Assignment: Transcribe each entry in full, and leave the images out.

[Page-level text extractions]
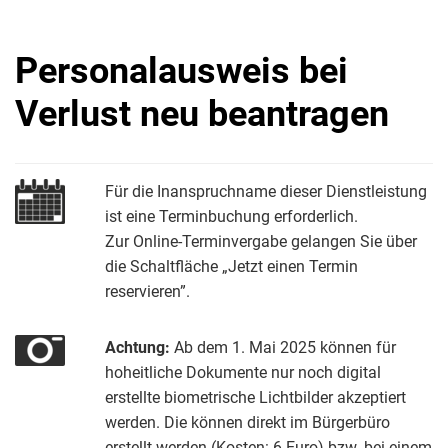
Personalausweis bei
Verlust neu beantragen
Für die Inanspruchname dieser Dienstleistung
ist eine Terminbuchung erforderlich.
Zur Online-Terminvergabe gelangen Sie über
die Schaltfläche „Jetzt einen Termin
reservieren”.
Achtung:
Ab dem 1. Mai 2025 können für
hoheitliche Dokumente nur noch digital
erstellte biometrische Lichtbilder akzeptiert
werden. Die können direkt im Bürgerbüro
erstellt werden (Kosten: 6 Euro) bzw. bei einem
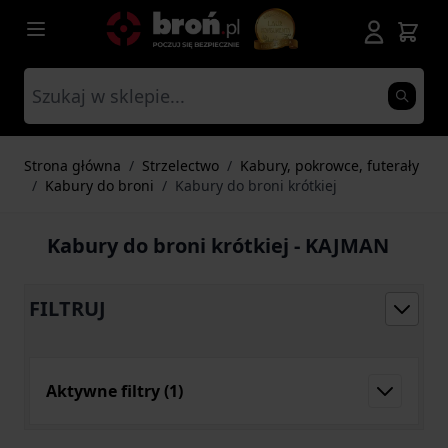
Przejdź do treści
Strona główna
/
Strzelectwo
/
Kabury, pokrowce, futerały
/
Kabury do broni
/
Kabury do broni krótkiej
Kabury do broni krótkiej - KAJMAN
FILTRUJ
Aktywne filtry
(1)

Output for this exercise:
Personalausweis bei
Verlust neu beantragen
Für die Inanspruchname dieser Dienstleistung
ist eine Terminbuchung erforderlich.
Zur Online-Terminvergabe gelangen Sie über
die Schaltfläche „Jetzt einen Termin
reservieren”.
Achtung:
Ab dem 1. Mai 2025 können für
hoheitliche Dokumente nur noch digital
erstellte biometrische Lichtbilder akzeptiert
werden. Die können direkt im Bürgerbüro
erstellt werden (Kosten: 6 Euro) bzw. bei einem
Przejdź do treści
Strona główna
/
Strzelectwo
/
Kabury, pokrowce, futerały
/
Kabury do broni
/
Kabury do broni krótkiej
Kabury do broni krótkiej - KAJMAN
FILTRUJ
Aktywne filtry
(1)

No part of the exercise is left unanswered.